Si era creato un contorto triangolo di stupore.

«Perché sei entrata qui?» Più che una domanda, quella di Caleb sembrò un'affermazione.

«Chi è questa ragazza?»

Mi stupì per la calma con cui disse tutto, volli rispondere ma Caleb mi ammonì con lo sguardo e non so perché non potei fare altro che starmene zitta, nonostante la mia testa mi dicesse di gridare tutto quello che aveva fatto.

«È una ragazza per Richer. L'ho dovuta portare qui visto che lui non aveva come tenerla da lui con sua moglie ancora in casa, dovrebbe partire questa settimana per il viaggio di lavoro e gliela potrò portare.»

Non mi guardò neanche una volta mentre pronunciava quelle parole, lo guardai mentre la mia bocca si aprì in una O perfetta, non ci potei credere.

«E sta a casa tua, mi credi così stupida da non capire che tu sicuramente avrai fatto qualcosa con lei?» Esclamò la donna, alzando a mano a mano la voce.

«Non ho fatto nulla con questa ma ti pare che possa piacermi una come lei?» Rispose a tono.

Pian piano sentì dentro di me rompersi un pezzo, non capivo bene cosa, forse lo sapevo ma era troppo da ammettere.
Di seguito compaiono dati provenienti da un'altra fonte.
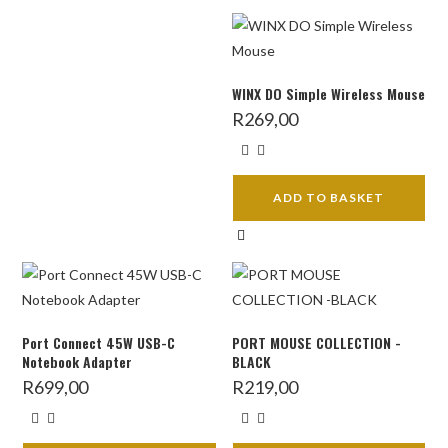
WINX DO Simple Wireless Mouse
R
269,00
ADD TO BASKET
Port Connect 45W USB-C
PORT MOUSE COLLECTION -
Notebook Adapter
BLACK
R
699,00
R
219,00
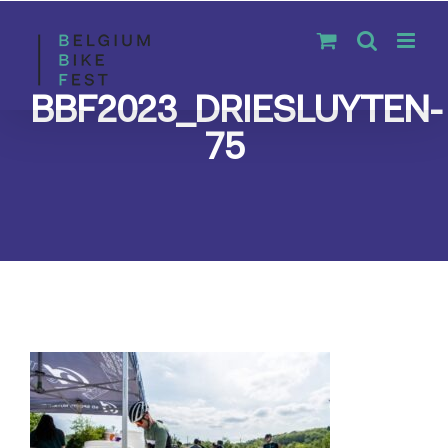
Skip
to
content
BBF2023_DRIESLUYTEN-
75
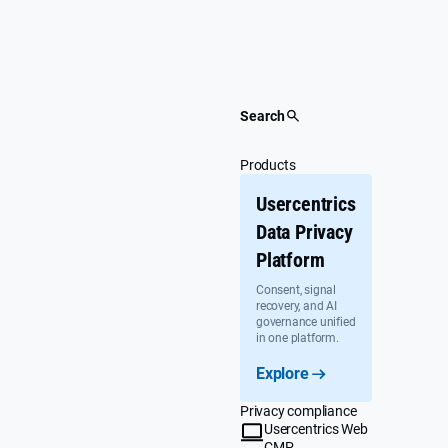
Skip
to
content
Search
Products
Usercentrics
Data Privacy
Platform
Consent, signal
recovery, and AI
governance unified
in one platform.
Explore
Privacy compliance
Usercentrics Web
CMP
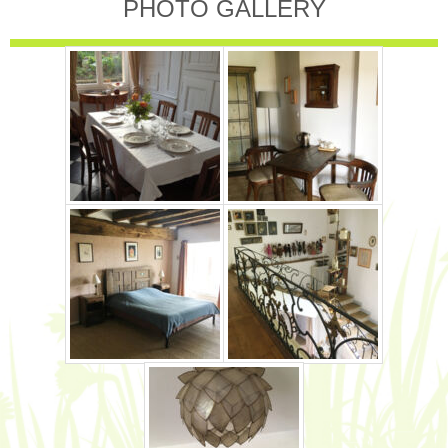
PHOTO GALLERY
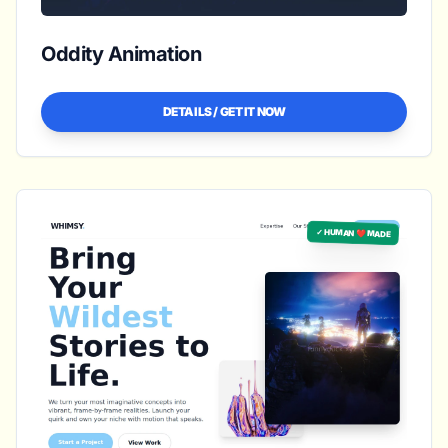
Oddity Animation
DETAILS / GET IT NOW
✓ HUMAN ❤️ MADE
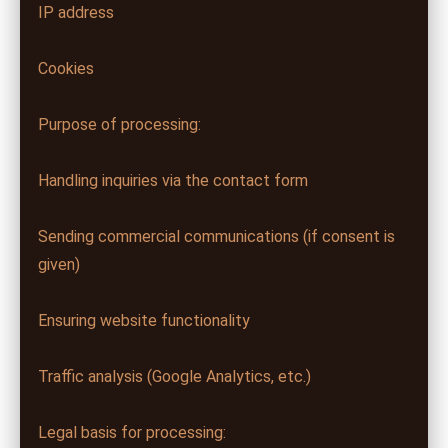
IP address
Cookies
Purpose of processing:
Handling inquiries via the contact form
Sending commercial communications (if consent is
given)
Ensuring website functionality
Traffic analysis (Google Analytics, etc.)
Legal basis for processing:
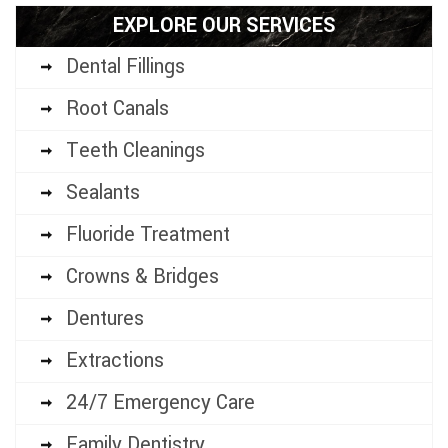
EXPLORE OUR SERVICES
Dental Fillings
Root Canals
Teeth Cleanings
Sealants
Fluoride Treatment
Crowns & Bridges
Dentures
Extractions
24/7 Emergency Care
Family Dentistry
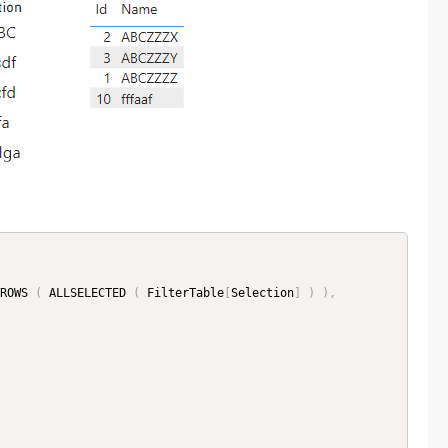
ROWS 
(
 ALLSELECTED 
(
 FilterTable
[
Selection
]
)
)
,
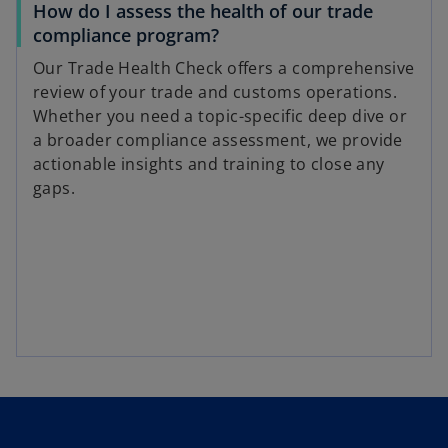
How do I assess the health of our trade
compliance program?
Our Trade Health Check offers a comprehensive
review of your trade and customs operations.
Whether you need a topic-specific deep dive or
a broader compliance assessment, we provide
actionable insights and training to close any
gaps.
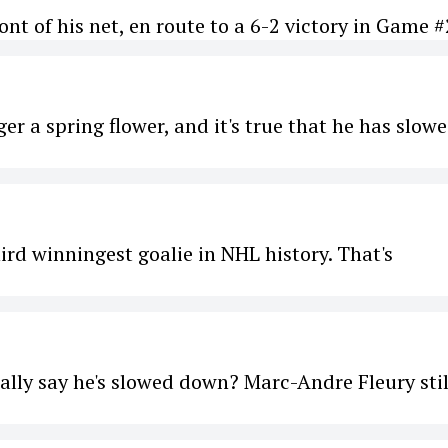
nt of his net, en route to a 6-2 victory in Game #
ger a spring flower, and it's true that he has slow
ird winningest goalie in NHL history. That's
ally say he's slowed down? Marc-Andre Fleury stil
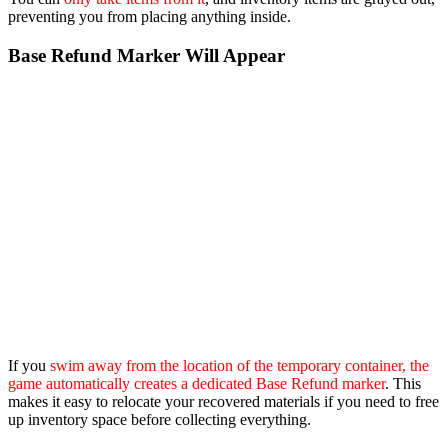
preventing you from placing anything inside.
Base Refund Marker Will Appear
If you
swim away from the location of the temporary container, the
game automatically creates a dedicated Base Refund marker
. This
makes it easy to relocate your recovered materials if you need to free
up inventory space before collecting everything.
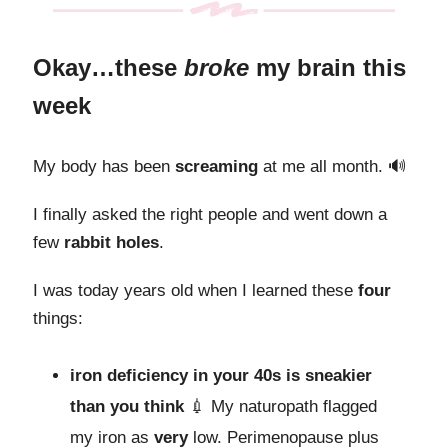
Okay…these
broke
my brain this
week
My body has been
screaming
at me all month. 🔊
I finally asked the right people and went down a
few
rabbit holes
.
I was today years old when I learned these
four
things:
iron deficiency in your 40s is sneakier
than you think
💉 My naturopath flagged
my iron as
very
low. Perimenopause plus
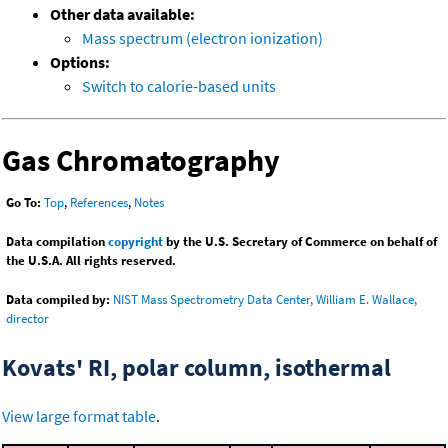
Other data available:
Mass spectrum (electron ionization)
Options:
Switch to calorie-based units
Gas Chromatography
Go To:
Top
,
References
,
Notes
Data compilation
copyright
by the U.S. Secretary of Commerce on behalf of
the U.S.A. All rights reserved.
Data compiled by:
NIST Mass Spectrometry Data Center, William E. Wallace,
director
Kovats' RI, polar column, isothermal
View large format table
.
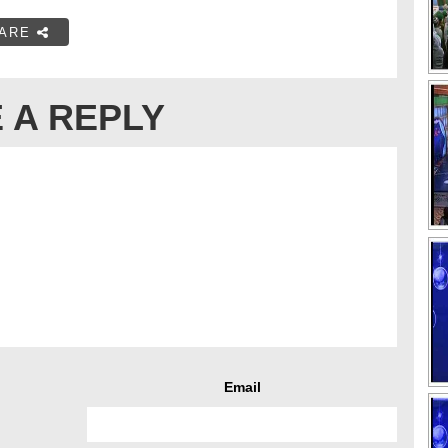
ARE
 A REPLY
Email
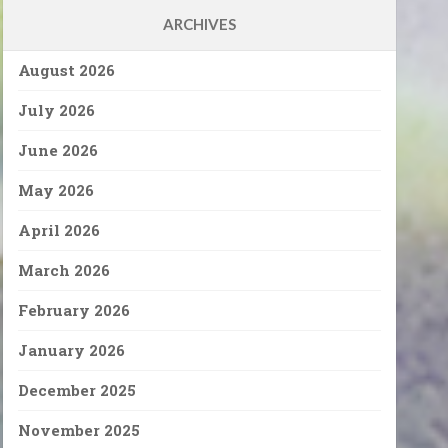
ARCHIVES
August 2026
July 2026
June 2026
May 2026
April 2026
March 2026
February 2026
January 2026
December 2025
November 2025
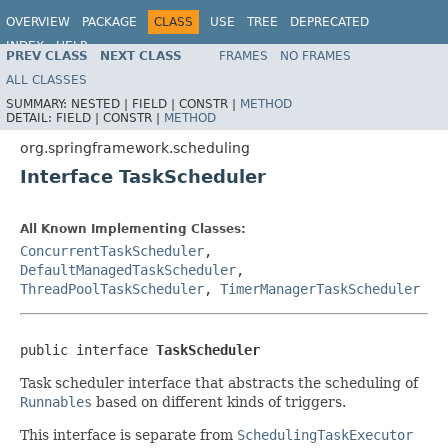
OVERVIEW
PACKAGE
CLASS
USE
TREE
DEPRECATED
INDEX
HELP
PREV CLASS
NEXT CLASS
FRAMES
NO FRAMES
Spring Framework
ALL CLASSES
SUMMARY:
NESTED |
FIELD |
CONSTR |
METHOD
DETAIL:
FIELD |
CONSTR |
METHOD
org.springframework.scheduling
Interface TaskScheduler
All Known Implementing Classes:
ConcurrentTaskScheduler
,
DefaultManagedTaskScheduler
,
ThreadPoolTaskScheduler
,
TimerManagerTaskScheduler
public interface 
TaskScheduler
Task scheduler interface that abstracts the scheduling of
Runnables
based on different kinds of triggers.
This interface is separate from
SchedulingTaskExecutor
Aveva ragione, io con lei non c'entravo nulla. La donna mi guardò attentamente e si girò di nuovo verso Caleb.

«In effetti ma prova a fare qualcosa e non risponderò di me. Io ti raggiungo, aspettami in camera.» Rivolse a Caleb uno sguardo d'intesa, lui se ne andò e rimasi di nuovo sola con la donna.

Si avvicinò a me col sorriso sulle labbra che non prometteva nulla di buono.

«Non mi fido troppo di lui quindi preferisco parlare pure con te: prova ad avvicinarti troppo a lui e vedrai di cosa sono capace. D'altronde, come potrebbe volere una come te al posto di una come me. L'ha appena detto quindi stai a cuccia, cagnolina!» Sussurrò, senza togliere quel dannato sorriso dal suo viso.

Le sputai in faccia senza timore. Mi diede uno schiaffo, sorrisi per lo stupore e gli tirai una ginocchiata nello stomaco.

«Sarai la principessa del pisello ma forse non sei stata informata del fatto che sono un agente della polizia!» La sua faccia diventò qualcosa di troppo divertente, tra lo stupore e la rabbia.

Si allontanò velocemente chiamando Caleb che arrivò in pochi secondi.

«Tieni a bada la cagnolina!» Esclamò per poi uscire dalla camera.

Sorrisi per la soddisfazione, sicura di averle fatto male ed incrociai le gambe.

«Cosa hai fatto?» Caleb si avvicinò strattonandomi un braccio.

La mia espressione si trasformò in rabbia e gli rivolsi un'occhiata truce.

«Lascia immediatamente il mio braccio.» Esclamai liberandomi per poi alzarmi e ritrovarmi il suo viso a pochi centimetri dal mio.

Nell'aria si alzò una strana carica di eccitazione e arrabbiatura, ci guardammo per interminabili minuti fin quando decisi di dargli il colpo di grazia.

«Gli ho soltanto dato un'informazione, non avevi detto alla tua amata che sono un agente della polizia? Poverina, probabilmente quel calcio nello stomaco le avrà fatto molto male.» Dissi con finto dispiacere.

«Non sai quanto di odio!» Ringhiò prendendomi il viso con una mano e stringendolo.

Mi aspettai una sfuriata ma quel che accadde mi lasciò del tutto meravigliata.

Si protese velocemente verso di me ed eliminò ogni distanza che divideva la mia bocca dalla sua.